Logging with MySQL

# Be aware that this log type is a performance killer.

I read this line from configuration file of MySQL, when trying to enable disabled-by-default general logging option for MySQL Server, in Linux. I decided to dig in deep and find out why? And what are the alternatives?

Performance loss:

If you enable MySQL logging, you'll notice instant drop in performance if you are dealing with large data, being manipulated by over a dozen connections. The primary reason for this is the IO operation after every database event; if the database repository and log files are on the same storage device, the performance reduces even more due to the simultaneous write operations (not to forget that write is more expensive than read). Secondarily, the size of the log file is from 4 to 20 times than actual data, depending on the architecture of data feeding application (you try this yourself). This is because the file contains not only the actual values present in the data, but also the queries it used. So a table with columns, say: ID, Name and Gender may contain:

1 ALI M

2 OWAIS M

3 FATIMA F

But the general log file is going to look like:

------------------------------------------------------------------------------------------------------------

95 Connect root@localhost on

95 Query set autocommit=1

95 Query SET SESSION TRANSACTION ISOLATION LEVEL REPEATABLE READ

95 Query SHOW SESSION VARIABLES LIKE 'lower_case_table_names'

95 Query SET CHARACTER SET utf8

95 Query SET NAMES utf8

95 Query SET SQL_SAFE_UPDATES=1

95 Query SELECT CONNECTION_ID()

95 Query SELECT current_user()

95 Query USE `test`

95 Query set autocommit=1

95 Query SHOW SESSION VARIABLES LIKE 'sql_mode'

95 Query SELECT current_user()

121218 18:25:49 94 Query SHOW TRIGGERS FROM `test` LIKE 'test'

94 Query SHOW INDEXES FROM `test`.`test`

94 Query SHOW CREATE TABLE `test`.`test`

94 Query SHOW FULL COLUMNS FROM `test`.`test`

121218 18:26:03 95 Query insert into test.test (id, name, gender) values (1, 'ALI', 'M')

95 Query SHOW WARNINGS

121218 18:26:04 95 Query insert into test.test (id, name, gender) values (2, 'OWAIS', 'M')

95 Query SHOW WARNINGS

121218 18:26:05 95 Query insert into test.test (id, name, gender) values (3, 'FATIMA', 'F')

95 Query SHOW WARNINGS

------------------------------------------------------------------------------------------------------------

Now think of reproducing the example for a web application, making a HTTP call that might be calling 5 queries.
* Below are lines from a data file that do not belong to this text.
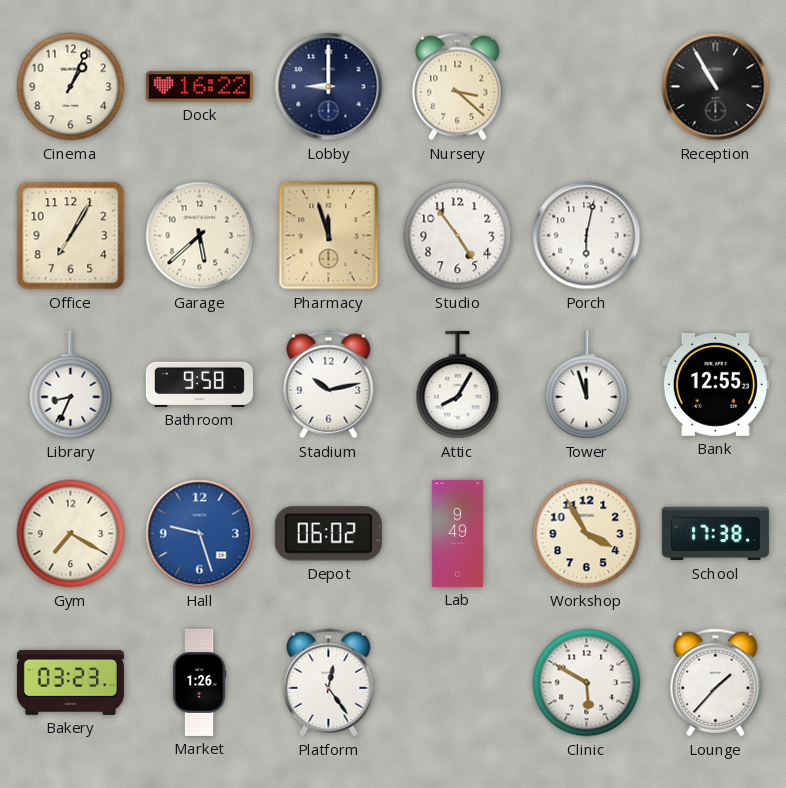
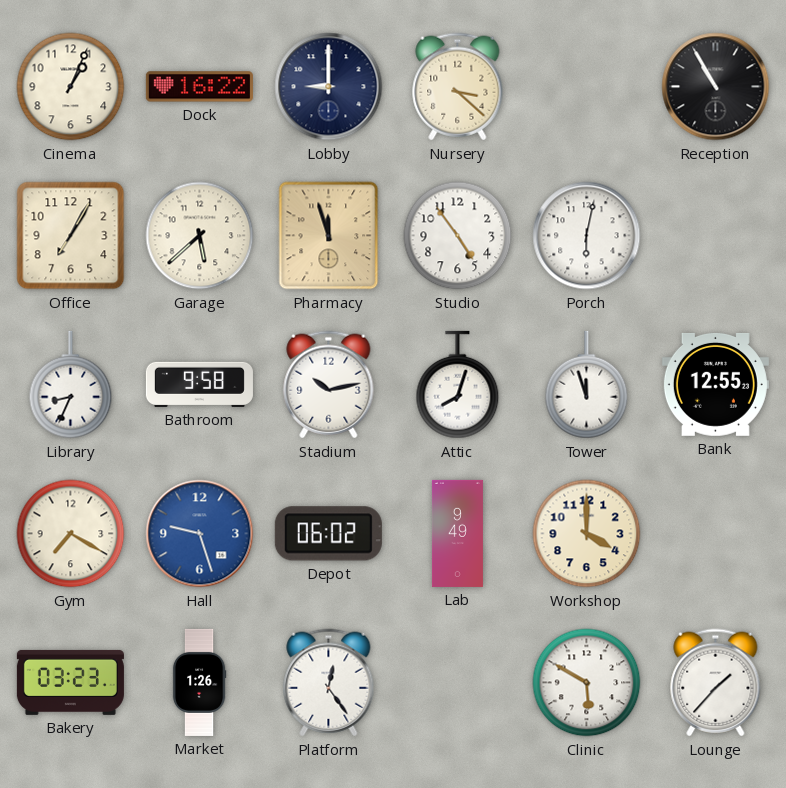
Attic: 8:05 -> 8:03
Workshop: 3:55 -> 4:00
School: 17:38 -> none
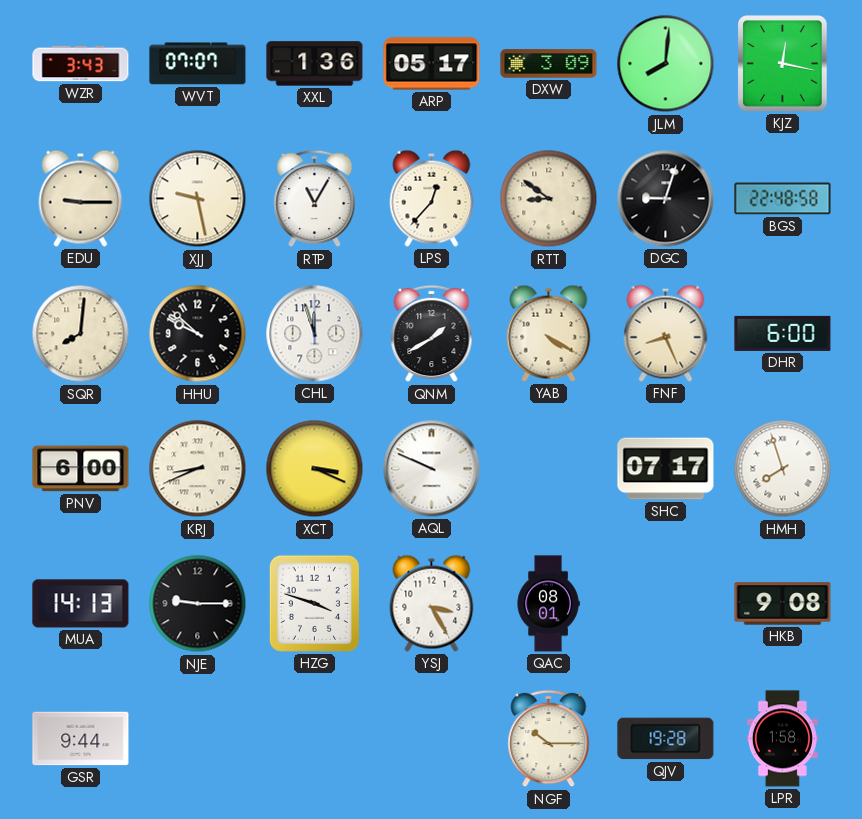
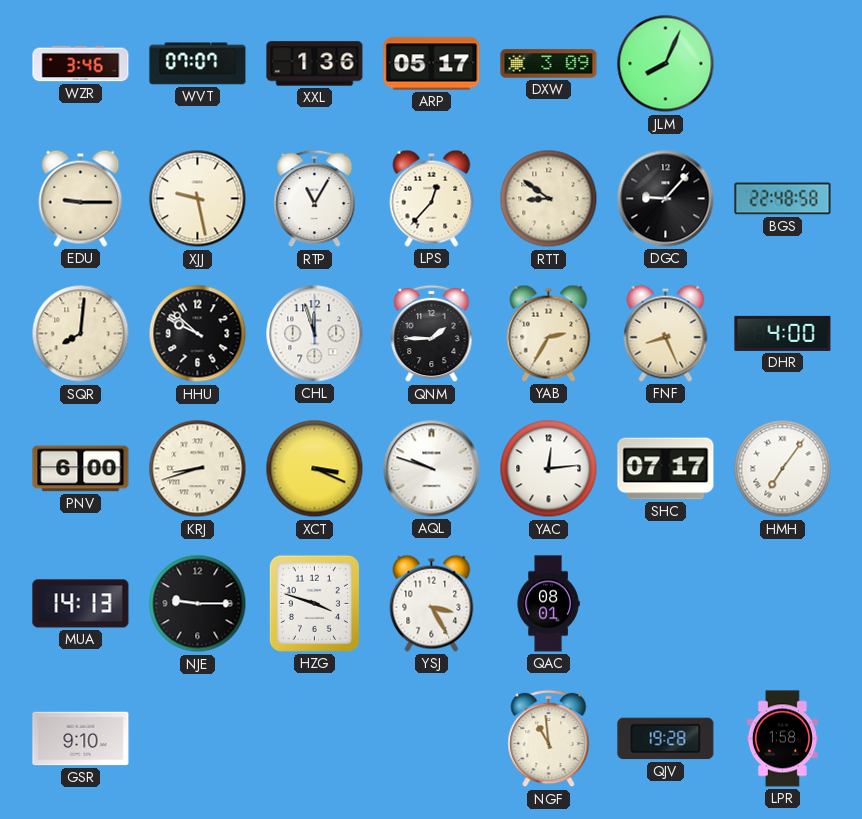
WZR: 3:43 -> 3:46
JLM: 8:01 -> 8:04
KJZ: 12:17 -> none
DGC: 9:03 -> 9:07
QNM: 1:40 -> 1:45
YAB: 4:20 -> 2:35
DHR: 6:00 -> 4:00
KRJ: 8:41 -> 8:42
AQL: 9:49 -> 9:48
YAC: none -> 12:14
HMH: 7:57 -> 7:06
HKB: 9:08 -> none
GSR: 9:44 -> 9:10
NGF: 10:15 -> 10:59
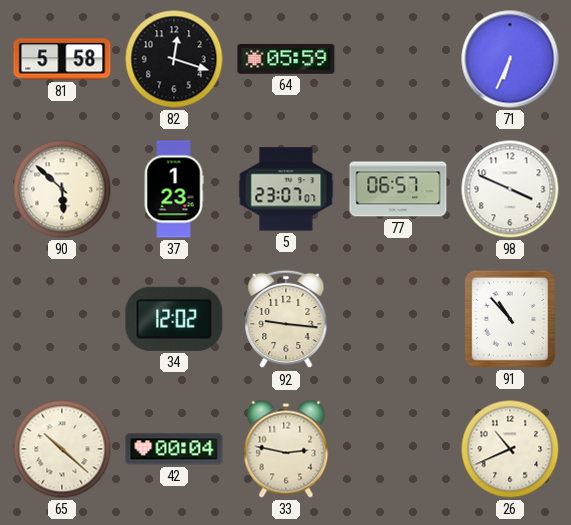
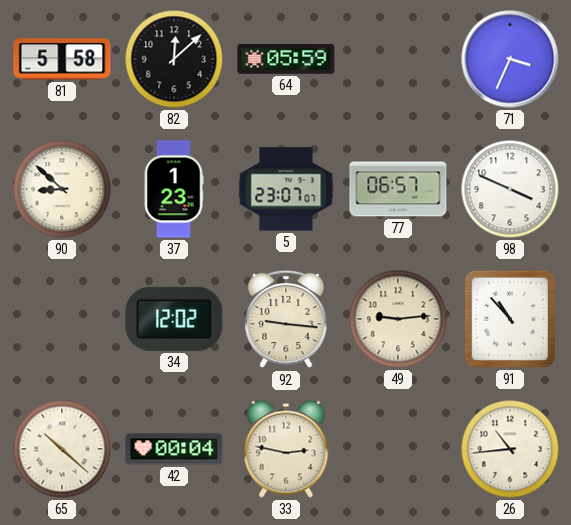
82: 12:18 -> 12:08
71: 6:34 -> 3:34
90: 5:52 -> 8:52
49: none -> 9:14
26: 10:41 -> 10:44
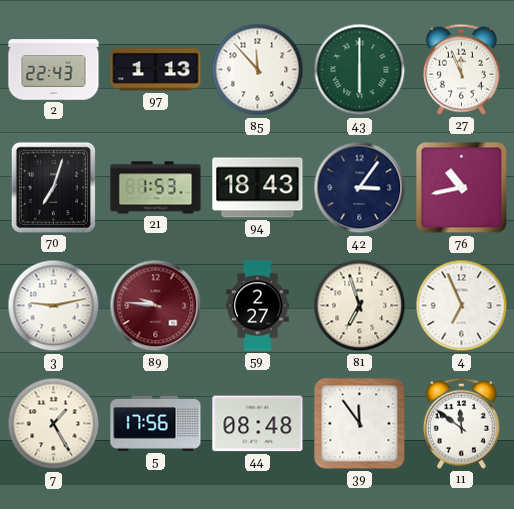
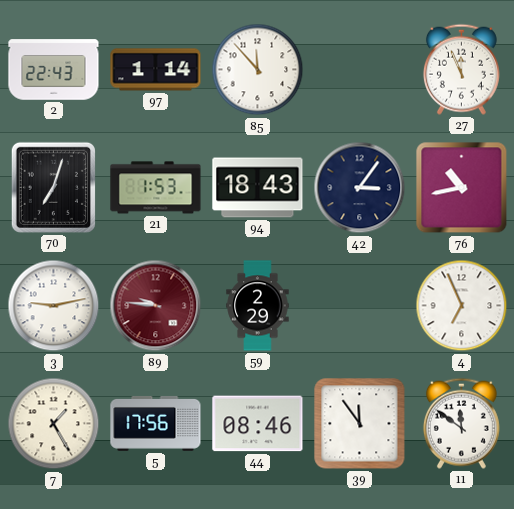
97: 1:13 -> 1:14
43: 6:00 -> none
59: 2:27 -> 2:29
81: 6:57 -> none
44: 08:48 -> 08:46
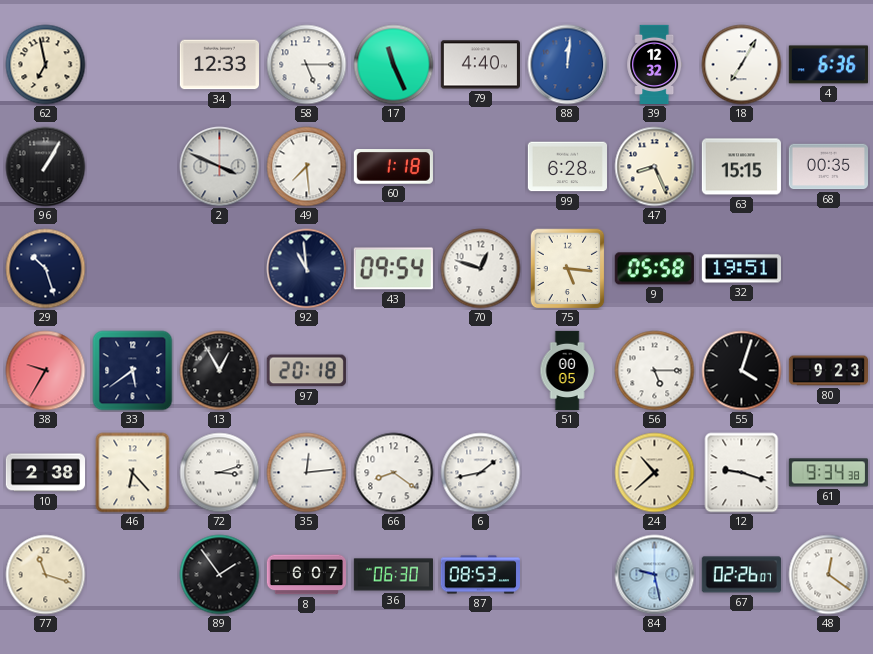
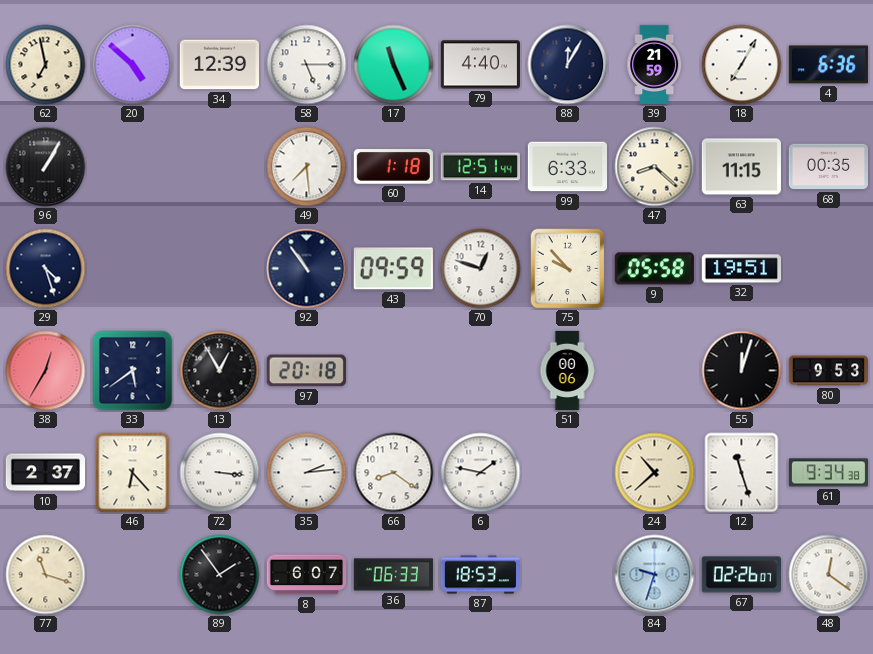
20: none -> 4:52
34: 12:33 -> 12:39
88: 12:01 -> 12:05
88 dial: blue -> navy
39: 12:32 -> 21:59
2: 3:49 -> none
14: none -> 12:51
99: 6:28 -> 6:33
47: 8:26 -> 8:22
63: 15:15 -> 11:15
29: 10:27 -> 4:27
92: 10:59 -> 10:54
43: 09:54 -> 09:59
75: 5:16 -> 9:53
38: 9:35 -> 12:35
51: 00:05 -> 00:06
56: 5:15 -> none
55: 4:03 -> 12:03
80: 9:23 -> 9:53
10: 2:38 -> 2:37
72: 3:12 -> 3:16
35: 12:14 -> 2:14
6: 1:43 -> 1:47
12: 9:18 -> 11:27
36: 06:30 -> 06:33
87: 08:53 -> 18:53
84: 9:28 -> 9:33
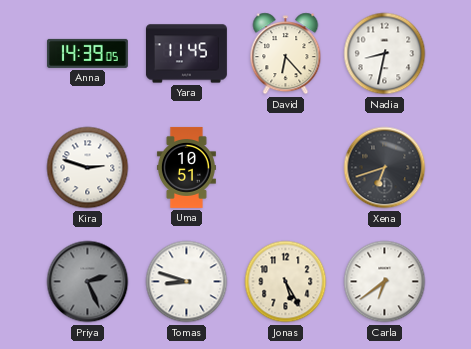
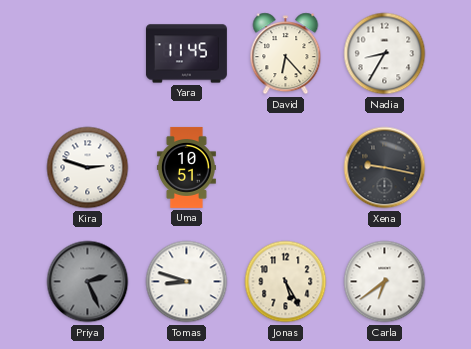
Anna: 14:39 -> none
Nadia: 8:32 -> 8:35
Xena: 6:42 -> 9:17
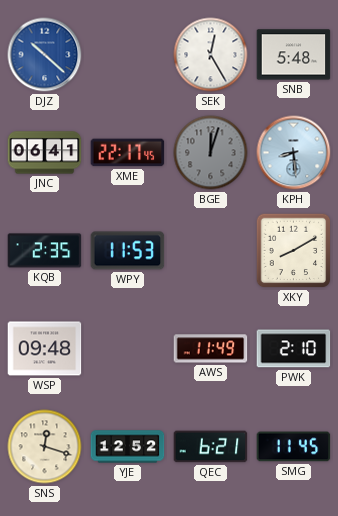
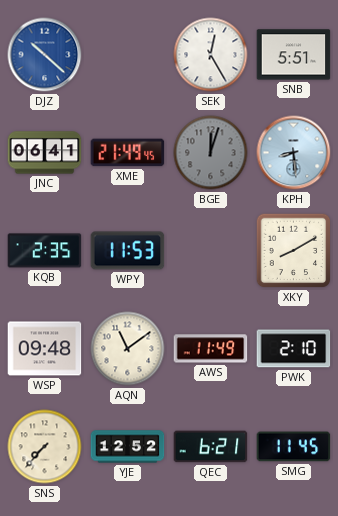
SNB: 5:48 -> 5:51
XME: 22:17 -> 21:49
AQN: none -> 11:09
SNS: 12:18 -> 7:37
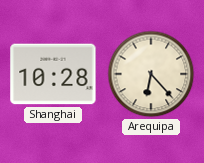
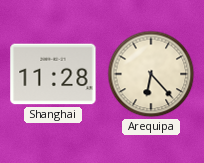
Shanghai: 10:28 -> 11:28
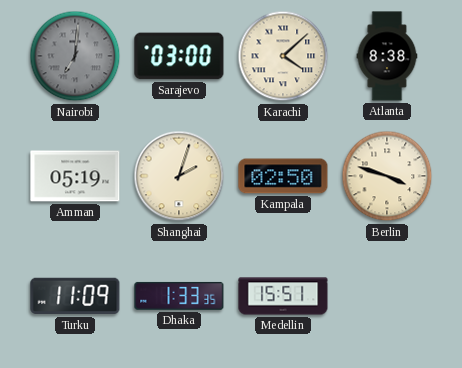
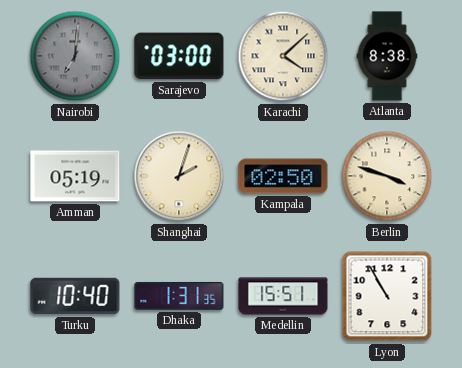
Turku: 11:09 -> 10:40
Dhaka: 1:33 -> 1:31
Lyon: none -> 10:55
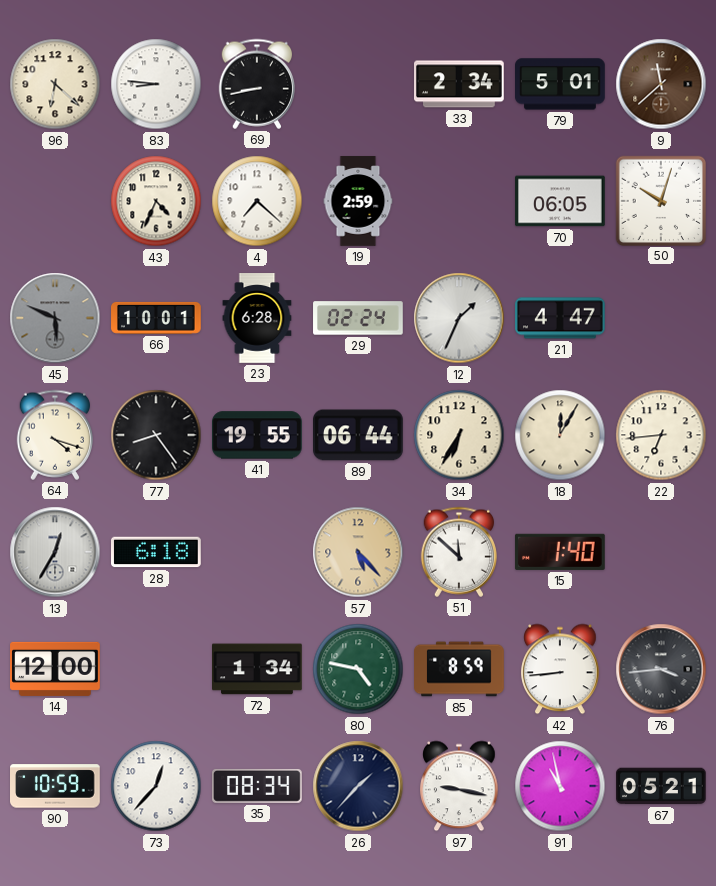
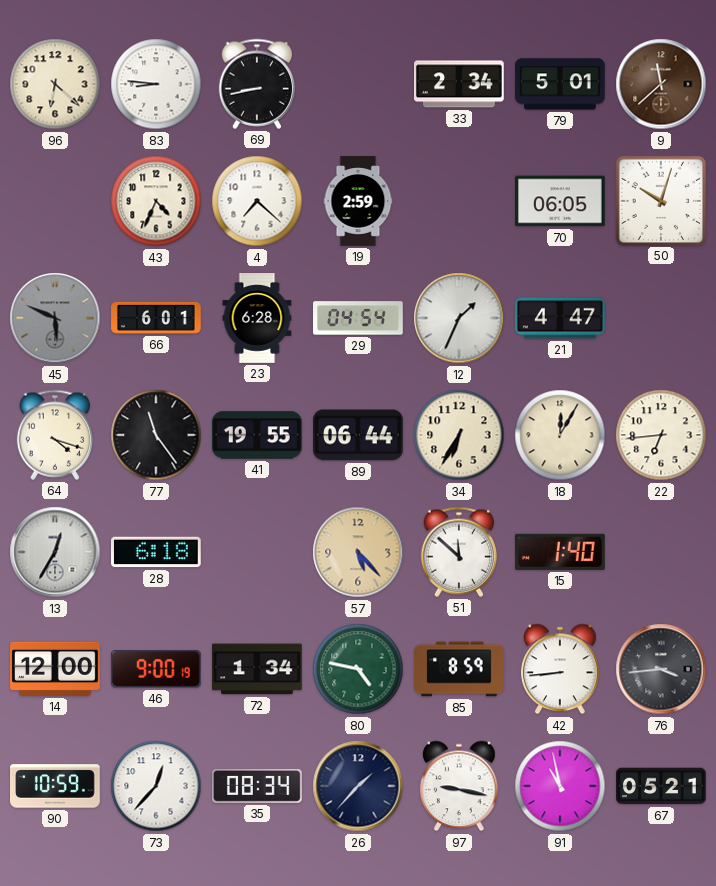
66: 10:01 -> 6:01
29: 02:24 -> 04:54
77: 8:24 -> 11:24
46: none -> 9:00
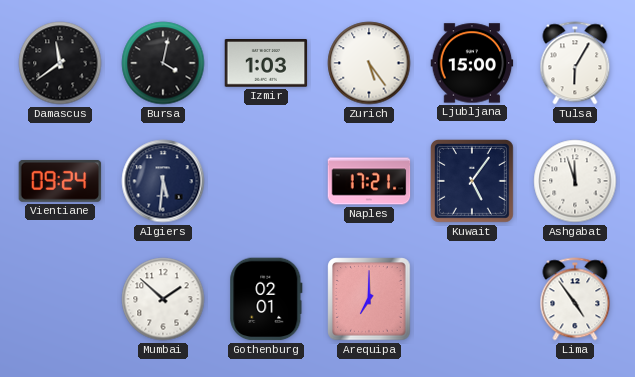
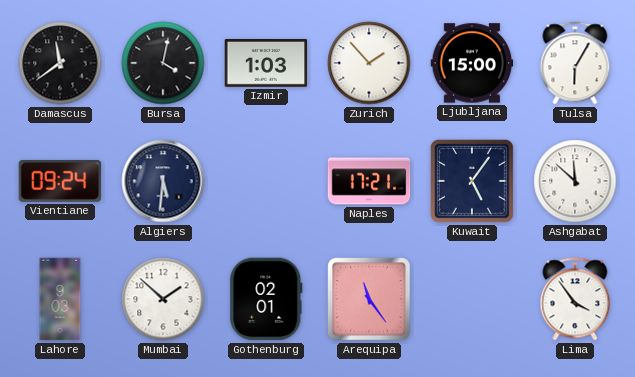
Zurich: 5:24 -> 1:53
Ashgabat: 11:57 -> 11:52
Lahore: none -> 9:03
Arequipa: 7:00 -> 11:24
Lima: 4:54 -> 3:54
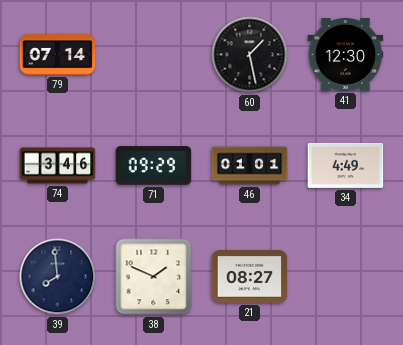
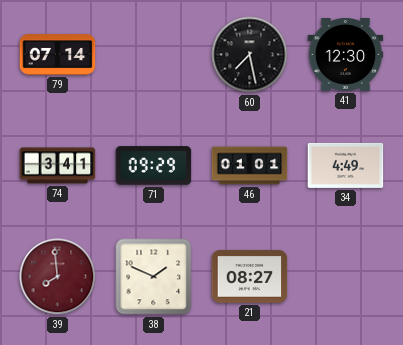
60: 1:28 -> 7:28
74: 3:46 -> 3:41
39 dial: navy -> burgundy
Another addition to this is the SELECT queries, that have nothing to do with data modification but are still logged. The use of such logging is minimal, as compared to the DML queries. Not only this, some applications use standards and frameworks, which generate fully-qualified queries; "Hibernate" framework for Object-Relation Mapping is an example. The cost of logging fully-qualified queries is high, take an example:

Query with aliases:
select t.id, t.name, t.gender from test as t

Fully-qualified query:
select `test`.`id`, `test`.`name`, `test`.`gender` from `mydb`.`test`

Logging Types:

MySQL has multiple ways to handle logs, depending on the query types and responses:

Error Log: contains critical errors that occur during starting and stopping mysqld, the MySQL Server's executable.
General Query Log: contains activities performed during the execution of mysqld; in other words, it is use used to keep track of MySQL client activities. These activities are logged as they are received.
Binary Log: a binary file - unlike General Query Log file, which is text - containing activities that change database and its schema. These activities are logged after their execution.
Slow-query Log: consists of queries that take time longer than specified (set in variable long_query_time in configuration file.

Solutions:

Using Existing Application/Web Server Logs

Every appropriately designed application logs its activities to some extent; also, if your application is hosted on a web server, like Tomact or IIS, it too will have its own logging mechanism. You can use these logs to track the database activities and keep the database logs disabled.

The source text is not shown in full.